(Information shown)
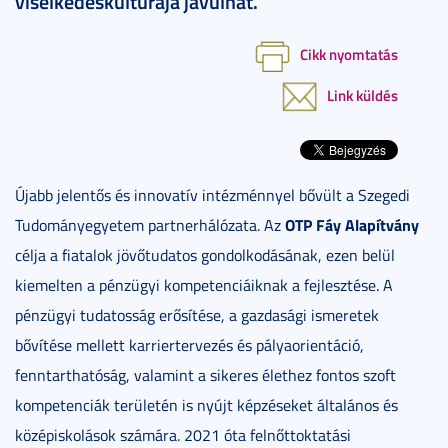
viselkedéskultúrája javulhat.
Cikk nyomtatás
Link küldés
Újabb jelentős és innovatív intézménnyel bővült a Szegedi
OTP Fáy Alapítvány
Tudományegyetem partnerhálózata. Az
célja a fiatalok jövőtudatos gondolkodásának, ezen belül
kiemelten a pénzügyi kompetenciáiknak a fejlesztése. A
pénzügyi tudatosság erősítése, a gazdasági ismeretek
bővítése mellett karriertervezés és pályaorientáció,
fenntarthatóság, valamint a sikeres élethez fontos szoft
kompetenciák területén is nyújt képzéseket általános és
középiskolások számára. 2021 óta felnőttoktatási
(End Information shown)
▶ _Task to complete_
Lines that contain "pénzügyi" should be pulled from the entries above and reported.

▶ _Task solution_
kiemelten a pénzügyi kompetenciáiknak a fejlesztése. A
pénzügyi tudatosság erősítése, a gazdasági ismeretek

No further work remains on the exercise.